WHAT NEEDS TO BE DONE: Where in the listing does the string "情绪记录" appear? Copy every line that holds it.

DATA TO USE:
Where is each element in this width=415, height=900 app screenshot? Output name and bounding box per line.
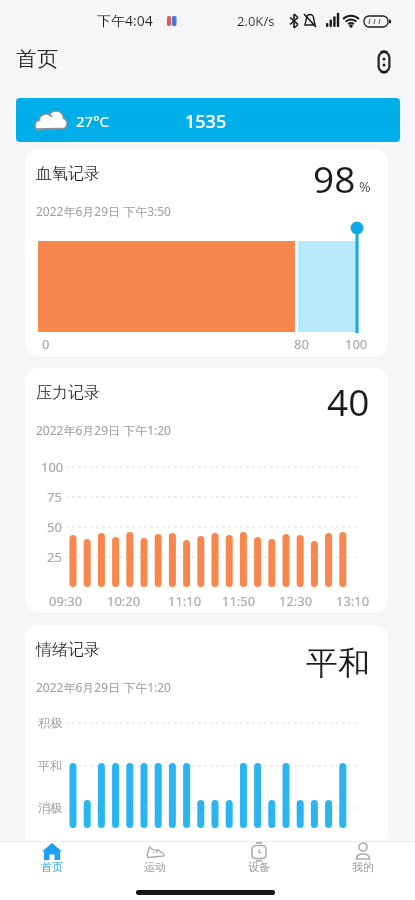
button[interactable]: 我的: [311, 842, 415, 874]
staticText: 运动: [144, 860, 166, 874]
button[interactable]: 27°C: [16, 98, 400, 142]
staticText: 下午4:04: [97, 11, 153, 30]
staticText: 平和: [306, 643, 370, 683]
button[interactable]: 情绪记录: [25, 625, 388, 860]
staticText: 首页: [16, 46, 58, 72]
staticText: 2022年6月29日 下午3:50: [36, 203, 171, 219]
staticText: %: [359, 177, 371, 196]
staticText: 80: [294, 335, 309, 353]
staticText: 11:10: [168, 592, 202, 610]
staticText: 10:20: [107, 592, 141, 610]
staticText: 情绪记录: [36, 640, 100, 660]
staticText: 我的: [352, 860, 374, 874]
staticText: 27°C: [76, 111, 110, 131]
staticText: 09:30: [49, 592, 83, 610]
staticText: 50: [47, 518, 62, 536]
button[interactable]: 运动: [103, 842, 207, 874]
staticText: 2022年6月29日 下午1:20: [36, 422, 171, 438]
staticText: 首页: [41, 860, 63, 874]
staticText: 消极: [38, 800, 62, 815]
staticText: 75: [47, 488, 62, 506]
staticText: 1535: [185, 109, 227, 134]
staticText: 平和: [38, 758, 62, 773]
staticText: 2.0K/s: [237, 12, 275, 30]
staticText: 100: [345, 335, 368, 353]
staticText: 25: [47, 548, 62, 566]
button[interactable]: 设备: [207, 842, 311, 874]
staticText: 2022年6月29日 下午1:20: [36, 679, 171, 695]
staticText: 100: [41, 458, 64, 476]
staticText: 13:10: [336, 592, 370, 610]
button[interactable]: 血氧记录: [25, 149, 388, 356]
staticText: 11:50: [222, 592, 256, 610]
staticText: 0: [42, 335, 50, 353]
button[interactable]: 压力记录: [25, 368, 388, 612]
staticText: 设备: [248, 860, 270, 874]
staticText: 12:30: [279, 592, 313, 610]
staticText: 98: [313, 153, 356, 203]
button[interactable]: 首页: [0, 842, 103, 874]
staticText: 积极: [38, 715, 62, 730]
button[interactable]: [376, 49, 392, 75]
staticText: 压力记录: [36, 383, 100, 403]
staticText: 血氧记录: [36, 164, 100, 184]
staticText: 40: [327, 376, 370, 426]
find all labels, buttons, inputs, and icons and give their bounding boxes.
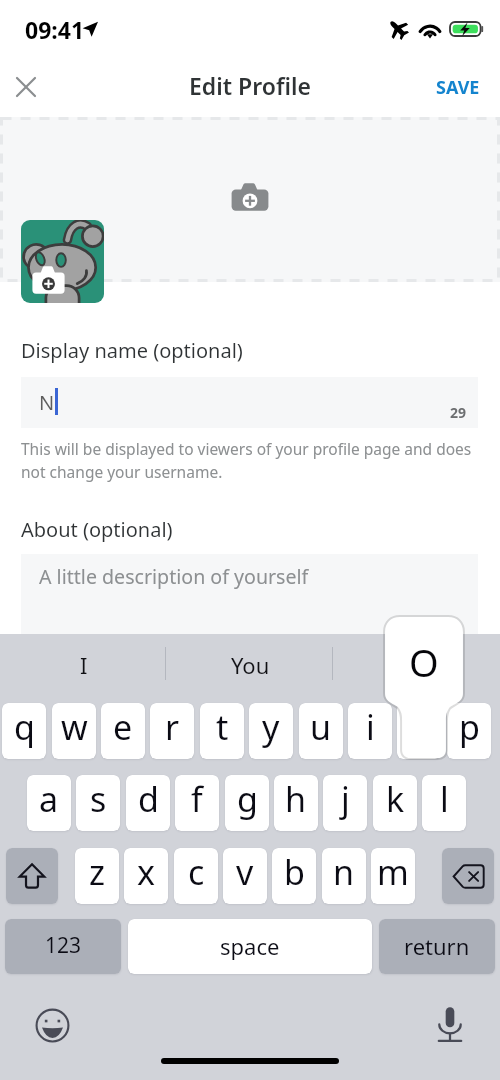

RESULT FOR THIS TASK:
button[interactable]: 情绪记录: [25, 625, 388, 860]
staticText: 情绪记录: [36, 640, 100, 660]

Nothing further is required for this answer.